Pour pouvoir le réaliser correctement, le photographe entreprend un voyage de plusieurs mois qui le mène dans 556 villages dispersés à travers la montagne mythique. Les photos avec lesquelles il revient à Sofia sont privées de la moindre vanité. Il n’y a en elles rien de superflu, l’accent étant mis sur le regard humain à travers lequel s’entrevoit l’âme de ses héros.Ces photos n’ont pas pour objectif d’attirer l’attention du spectateur sur la carence et les malheurs que vivent les gens mais visent plutôt à rappeler au public quelques-unes des valeurs morales strictement respectées par nos ancêtres mais qui sont largement négligées de nos jours. Pochtarov reconnaît préférer les photos en noir et blanc car les spectateurs s’y concentrent plus facilement.

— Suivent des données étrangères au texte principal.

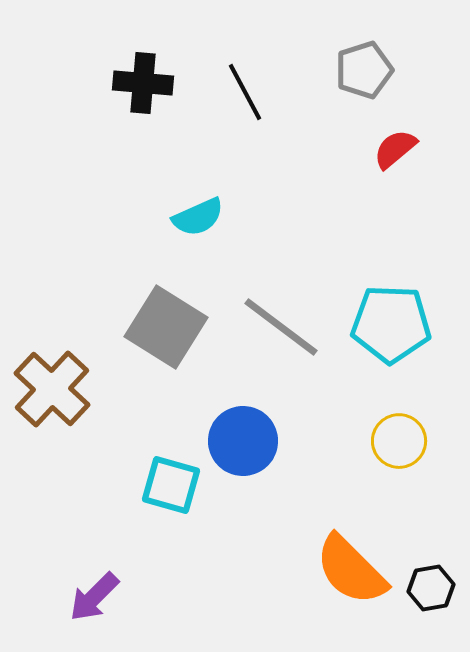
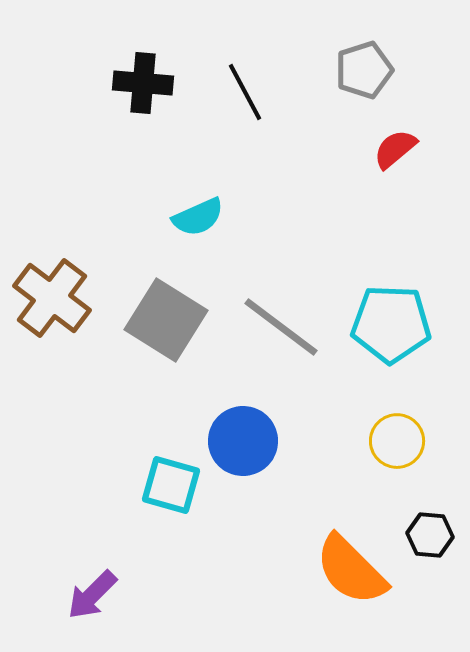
gray square: moved 7 px up
brown cross: moved 91 px up; rotated 6 degrees counterclockwise
yellow circle: moved 2 px left
black hexagon: moved 1 px left, 53 px up; rotated 15 degrees clockwise
purple arrow: moved 2 px left, 2 px up
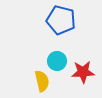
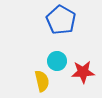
blue pentagon: rotated 16 degrees clockwise
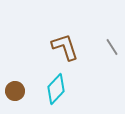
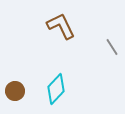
brown L-shape: moved 4 px left, 21 px up; rotated 8 degrees counterclockwise
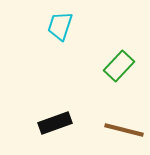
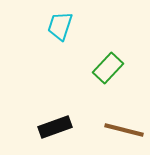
green rectangle: moved 11 px left, 2 px down
black rectangle: moved 4 px down
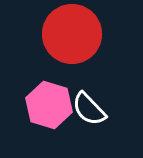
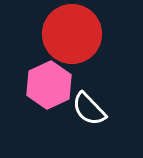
pink hexagon: moved 20 px up; rotated 18 degrees clockwise
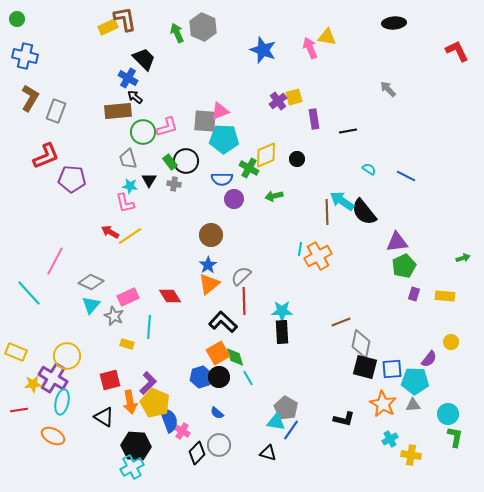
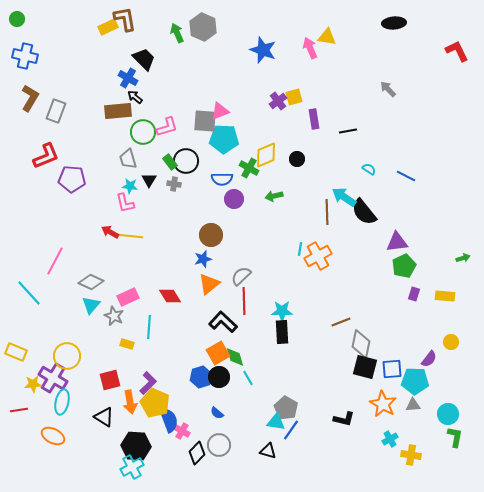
cyan arrow at (342, 201): moved 2 px right, 4 px up
yellow line at (130, 236): rotated 40 degrees clockwise
blue star at (208, 265): moved 5 px left, 6 px up; rotated 18 degrees clockwise
black triangle at (268, 453): moved 2 px up
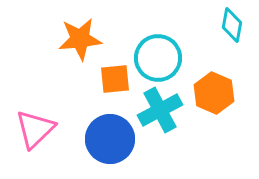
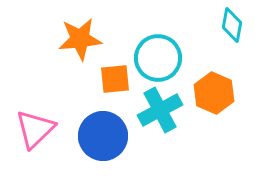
blue circle: moved 7 px left, 3 px up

Au cours de l’année dernière, après plus de 15 ans de travail dans le genre de la photographie documentaire, j’ai commencé à prendre des photos en couleurs. C’est un grand défi pour moi qui me permet pourtant d’avoir un regard différent sur les sujets qui m’avaient toujours intéressé. La couleur peut aussi être un moyen d’expression adéquat mais compte tenu du fait que j’ai fait des études de peinture, elle ne représente pas pour moi un but en soi mais plutôt m’aide à exprimer un état d’âme particulier imprégné d’émotion et assurant une certaine harmonie. Nous les photographes qui travaillons tout particulièrement dans des genres qui ne s’adaptent pas trop au recadrage des photos, nous sommes dans une grande mesure dépendants de la réalité. C’est la raison pour laquelle la couleur pour nous n’est pas vraiment quelque chose que nous-mêmes pouvons inventer pour aboutir à l’harmonie comme c’est le cas d’un peintre qui travaille sur sa palette.
Pochtarov a participé à plus de 30 expositions individuelles et collectives à Paris, Berlin, Francfort et d’autres villes ouest-européennes. Il a également été nommé pour de nombreuses distinctions mais ce n’est vraiment pas ce qui le préoccupe et l’encourage à poursuivre sa vocation.

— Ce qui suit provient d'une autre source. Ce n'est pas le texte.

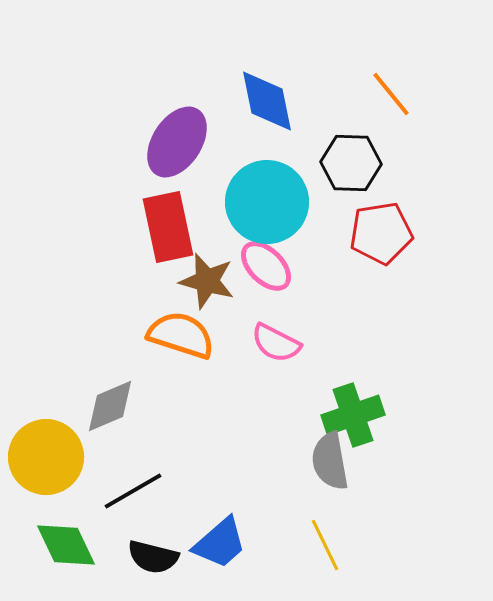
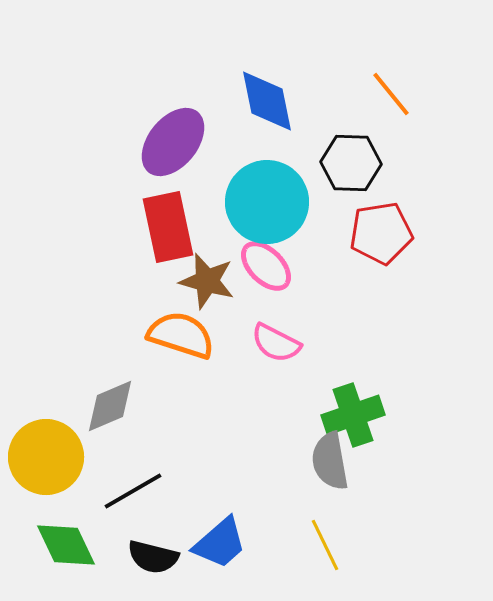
purple ellipse: moved 4 px left; rotated 6 degrees clockwise
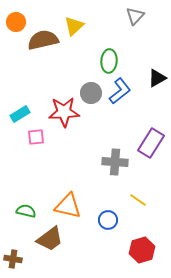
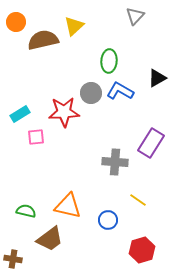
blue L-shape: rotated 112 degrees counterclockwise
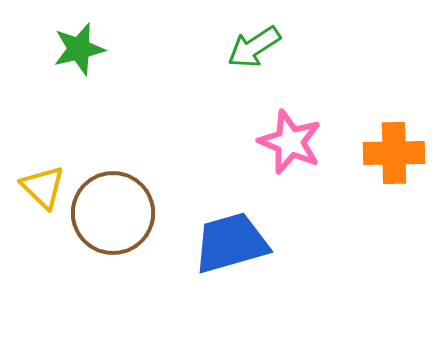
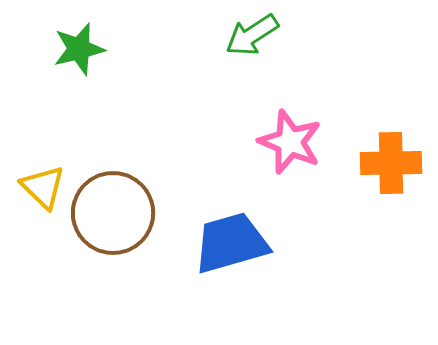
green arrow: moved 2 px left, 12 px up
orange cross: moved 3 px left, 10 px down
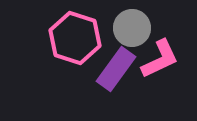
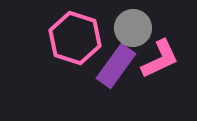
gray circle: moved 1 px right
purple rectangle: moved 3 px up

Ceci peut vous paraître étrange mais je me dois tout de même vous avouer que dans la période pendant laquelle je vivais à Paris et exposais régulièrement en Europe occidentale, je cherchais en effet à être présent sur la scène artistique mais à un moment donné j’ai commencé à me sentir déçu de la vanité régnant partout dans notre vie, avoue le photographe.
Ce qui m’a toujours intéressé ce sont les rencontres avec les gens que j’envisage de photographier et pas vraiment le public. Le moment de la réalisation d’un artiste est pourtant celui lors duquel il crée ses œuvres. Celui-ci se sent cependant assez souvent en conflit avec lui-même car étant parfois emmené à chercher inconsciemment son succès dans l’approbation du public, dans son statut matériel ou bien dans l’image qu’il s’est créée auprès d’une institution ou d’une autre. Je crois aussi qu’un créateur est d’actualité jusqu’à ce qu’il a envie de s’exprimer.
En 2011 Pochtarov revient de France et s’installe à Sofia où il crée la première galerie en ligne en Europe de l’Est, consacrée entièrement aux peintres bulgares de l’époque du modernisme à nos jours. Aujourd’hui les tableaux qui y sont exposés sont déjà au nombre de 4000. Valéri a envie de créer un genre de musée virtuel des peintres bulgares étant donné qu’une grande partie de leurs œuvres appartiennent à des collectionneurs privés ou bien sont très rarement exposés dans des galeries nationales.